Jamais l’on pourra reprocher à nos parents la misère matérielle, d’avoir eu faim et froid, d’avoir porté de modestes hardes, des chaussures fatiguées, au contraire. C’est avec plein de gratitude dans le regard et dans la voix que l’on s’épanchera sur ces précieux souvenirs rapiécés, odorants de chair, aux clameurs retentissantes. Cadeaux d’autrefois... autrefois, comme le début d’une histoire au chevet du tout petit....mais l’on se souviendra d’un manque d’écoute, d’un problème pour nous insoluble dans notre imaginaire riche et fragile, culpabilisant et chimérique...du poids d’un doute, d’une angoisse récurrente et destructrice. L’enfant rêve sa vie et vit son rêve. Les bons parents aménagent et protègent ce lieu sacré de création pure. L’onirisme des contes de fées sont la propriété des petits et des plus grands, qui en saisissent le sens et le prix. Entamer et pervertir ce territoire c’est prendre le risque de rompre l’harmonie de l’éducation, c’est briser l’espoir d’évolution et de développement de l’enfant.

La réalité me direz-vous, la crise, le chômage...faux problème, la famille est un ventre animal qui se construit, se développe et secrète ses anticorps. La famille, à l’image du placenta de la mère protège l’enfant. Une maman de modeste condition peut mettre au monde un bel enfant avec tous les espoirs du monde, c’est la présence du père qui fait la différence.

Père manquant, fils manqué...Que sont les hommes devenus ? Guy Corneau.

Peut-être qu’un jour les hommes cesseront de s’en remettre toujours à la collectivité.

Pourquoi faudrait-il trouver toujours des excuses à l’homme, alors que le mammifère s’implique et se responsabilise naturellement. Que font les pères des enfants et adolescents en révolte qui rivalisent d’ingéniosité pour détruire et brûler ?
D’où vient cet enfant habité par la haine ?

On nous avait dit qu’il avait un père, mais on n’en voit point ! ça n’est peut-être pas vrai…Il n’en a peut-être pas….Il n’en n’a peut-être jamais eu ! On se trompe des fois dans la vie. S’il en avait eu, on l’aurait vu…Parce que s’il en avait eu, il se serait montré. Hein ! C’est un homme…il se serait montré !
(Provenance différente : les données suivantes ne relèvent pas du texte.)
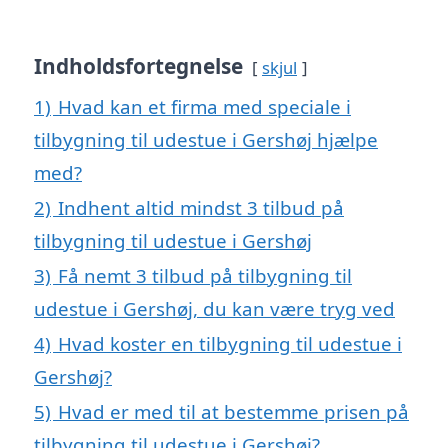
Indholdsfortegnelse
skjul
1)
Hvad kan et firma med speciale i
tilbygning til udestue i Gershøj hjælpe
med?
2)
Indhent altid mindst 3 tilbud på
tilbygning til udestue i Gershøj
3)
Få nemt 3 tilbud på tilbygning til
udestue i Gershøj, du kan være tryg ved
4)
Hvad koster en tilbygning til udestue i
Gershøj?
5)
Hvad er med til at bestemme prisen på
tilbygning til udestue i Gershøj?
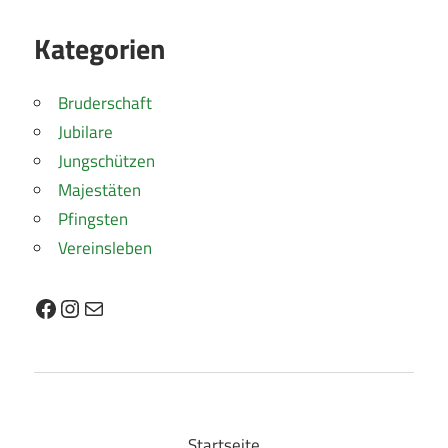
Kategorien
Bruderschaft
Jubilare
Jungschützen
Majestäten
Pfingsten
Vereinsleben
Facebook
Instagram
E-Mail
Startseite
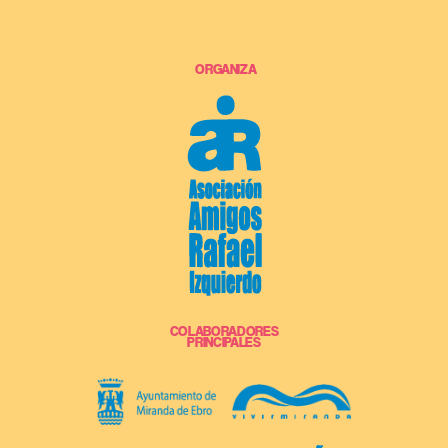
ORGANIZA
COLABORADORES
PRINCIPALES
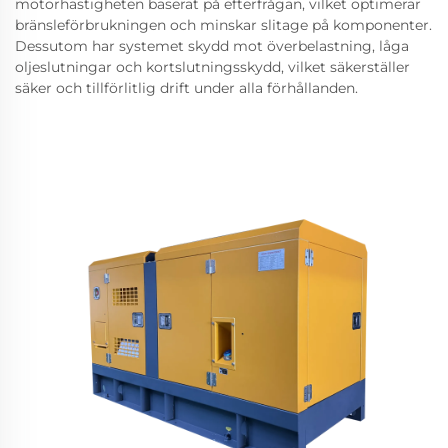
motorhastigheten baserat på efterfrågan, vilket optimerar
bränsleförbrukningen och minskar slitage på komponenter.
Dessutom har systemet skydd mot överbelastning, låga
oljeslutningar och kortslutningsskydd, vilket säkerställer
säker och tillförlitlig drift under alla förhållanden.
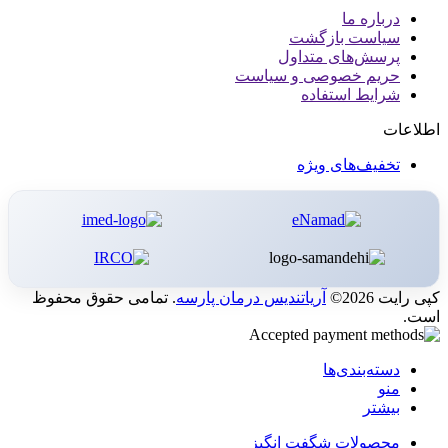
درباره ما
سیاست بازگشت
پرسش‌های متداول
حریم خصوصی و سیاست
شرایط استفاده
اطلاعات
تخفیف‌های ویژه
کپی رایت 2026©
آریاتندیس درمان پارسه
. تمامی حقوق محفوظ
است.
دسته‌بندی‌ها
منو
بیشتر
محصولات شگفت انگیز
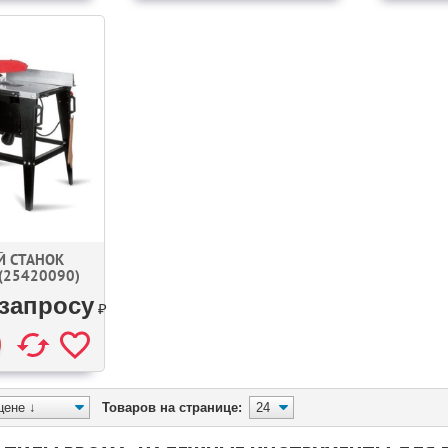
Й СТАНОК
(25420090)
 запросу
₽
Товаров на странице:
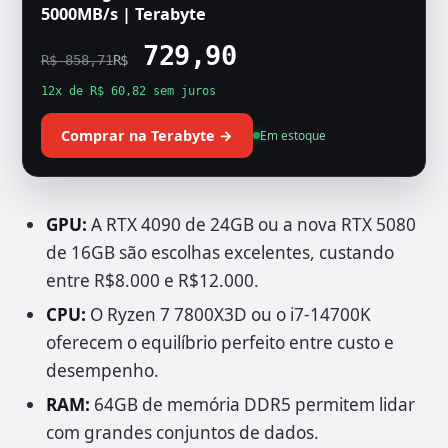
5000MB/s | Terabyte
729,90
R$ 858,71
R$
12x de R$ 60,82 sem juros
Comprar na Terabyte →
Em estoque
GPU:
A RTX 4090 de 24GB ou a nova RTX 5080
de 16GB são escolhas excelentes, custando
entre R$8.000 e R$12.000.
CPU:
O Ryzen 7 7800X3D ou o i7-14700K
oferecem o equilíbrio perfeito entre custo e
desempenho.
RAM:
64GB de memória DDR5 permitem lidar
com grandes conjuntos de dados.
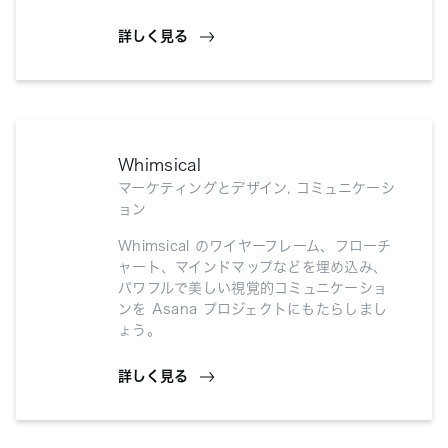
詳しく見る
Whimsical
マーケティングとデザイン, コミュニケーシ
ョン
Whimsical のワイヤーフレーム、フローチ
ャート、マインドマップなどを埋め込み、
パワフルで美しい視覚的コミュニケーショ
ンを Asana プロジェクトにもたらしまし
ょう。
詳しく見る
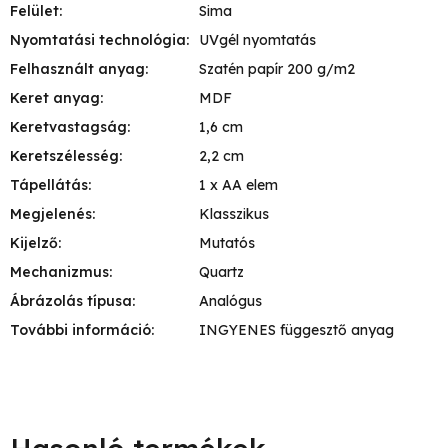
Felület
:
Sima
Nyomtatási technológia
:
UVgél nyomtatás
Felhasznált anyag
:
Szatén papír 200 g/m2
Keret anyag
:
MDF
Keretvastagság
:
1,6 cm
Keretszélesség
:
2,2 cm
Tápellátás
:
1 x AA elem
Megjelenés
:
Klasszikus
Kijelző
:
Mutatós
Mechanizmus
:
Quartz
Ábrázolás típusa
:
Analógus
További információ
:
INGYENES függesztő anyag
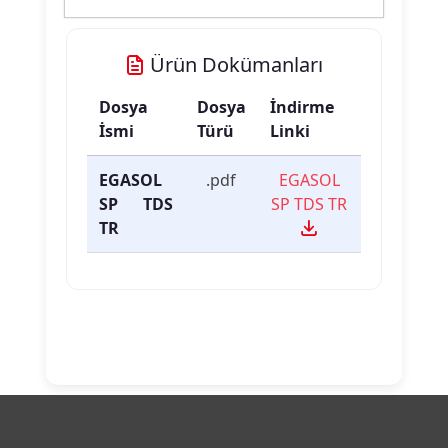
Ürün Dokümanları
Dosya
Dosya
İndirme
İsmi
Türü
Linki
EGASOL
.pdf
EGASOL
SP TDS
SP TDS TR
TR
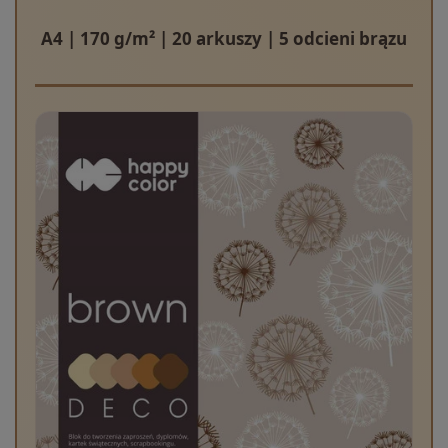
A4 | 170 g/m² | 20 arkuszy | 5 odcieni brązu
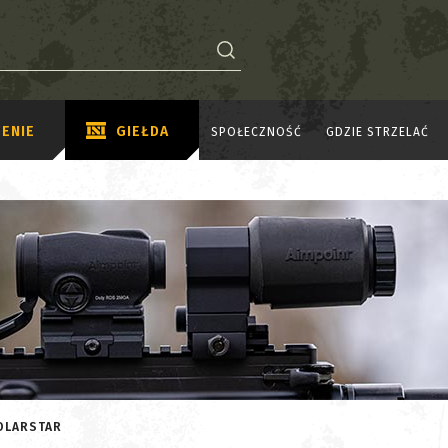
ENIE
GIEŁDA
SPOŁECZNOŚĆ
GDZIE STRZELAĆ
POLARSTAR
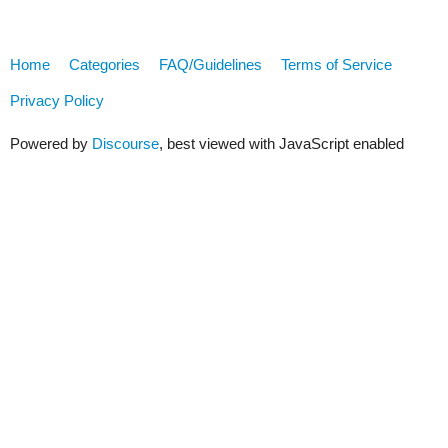
Home
Categories
FAQ/Guidelines
Terms of Service
Privacy Policy
Powered by
Discourse
, best viewed with JavaScript enabled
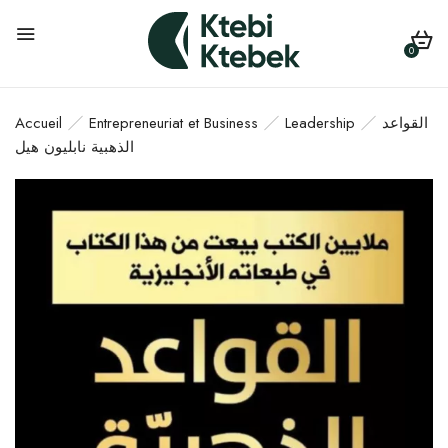
0
Accueil
Entrepreneuriat et Business
Leadership
القواعد
الذهبية نابليون هيل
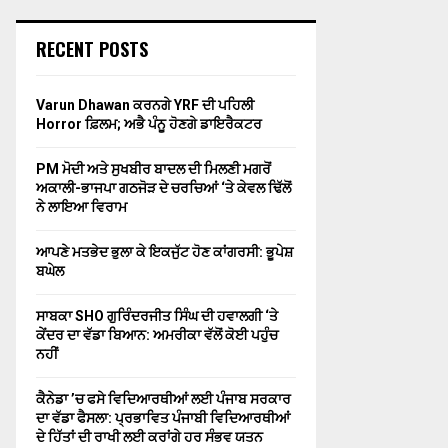
RECENT POSTS
Varun Dhawan ਕਰਨਗੇ YRF ਦੀ ਪਹਿਲੀ
Horror ਫ਼ਿਲਮ; ਅਭੈ ਪੰਨੂ ਹੋਣਗੇ ਡਾਇਰੈਕਟਰ
PM ਮੋਦੀ ਅਤੇ ਸੁਖਬੀਰ ਬਾਦਲ ਦੀ ਮਿਲਣੀ ਮਗਰੋਂ
ਅਕਾਲੀ-ਭਾਜਪਾ ਗਠਜੋੜ ਦੇ ਚਰਚਿਆਂ ‘ਤੇ ਕੇਵਲ ਢਿੱਲੋਂ
ਨੇ ਲਾਇਆ ਵਿਰਾਮ
ਆਪਣੇ ਮਤਭੇਦ ਭੁਲਾ ਕੇ ਇਕਜੁੱਟ ਹੋਣ ਕਾਂਗਰਸੀ: ਭੂਪੇਸ਼
ਬਘੇਲ
ਸਾਬਕਾ SHO ਗੁਰਿੰਦਰਜੀਤ ਸਿੰਘ ਦੀ ਹਵਾਲਗੀ ‘ਤੇ
ਕੇਂਦਰ ਦਾ ਵੱਡਾ ਬਿਆਨ: ਅਮਰੀਕਾ ਵੱਲੋਂ ਕੋਈ ਪਹੁੰਚ
ਨਹੀਂ
ਕੈਨੇਡਾ ’ਚ ਫਸੇ ਵਿਦਿਆਰਥੀਆਂ ਲਈ ਪੰਜਾਬ ਸਰਕਾਰ
ਦਾ ਵੱਡਾ ਫੈਸਲਾ: ਪ੍ਰਭਾਵਿਤ ਪੰਜਾਬੀ ਵਿਦਿਆਰਥੀਆਂ
ਦੇ ਹਿੱਤਾਂ ਦੀ ਰਾਖੀ ਲਈ ਕਰਾਂਗੇ ਹਰ ਸੰਭਵ ਯਤਨ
Les modèles existent, la famille respectable et respectée... les enfants heureux aussi.
Il se trouve qu’ici, le père, une fort belle personne, est aussi un éducateur cultivé et curieux qui pratique l’un des plus beau métier du monde, celui d’enseignant.


Critique/Presse
 :

La Gloire de mon père constitue une œuvre remarquable. Marcel Pagnol y évoque la figure de ce père instituteur, qui disposait d’une culture étendue, savait communier avec la nature et possédait une haute conscience morale. Et l’enfant était comme ébloui lorsqu’il le suivait par la garrigue matinale. A la Bastide Neuve, Marcel Pagnol connut le bonheur auprès de ceux qui l’entouraient. Car il y avait encore là sa mère, toute tendresse, et l’oncle Jules, d’une sagacité sans égale. Ces êtres réels, il les a aimés, mais à mesure qu’ils s’étaient éloignée dans le temps, ils s’étaient selon l’excellente remarque de Bernard de Fallois, transformés en personnages. Et dans le récit qu’il a fait de scènes vraies, le mémorialiste prend autant de plaisir que le romancier qui laisse courir son imagination, il est d’une certaine façon aussi libre. Pagnol a dit : "Si j’avais été peintre, je n’aurais fait que des portraits". Ceux qu’il a tracés des personnages de son enfance restent merveilleusement vivants.
Alors que les cultures régionales s’efforcent de renouer avec leurs traditions et de retrouver leurs racines, il n’est pas mauvais de reconnaître en Marcel Pagnol une sorte de précurseur.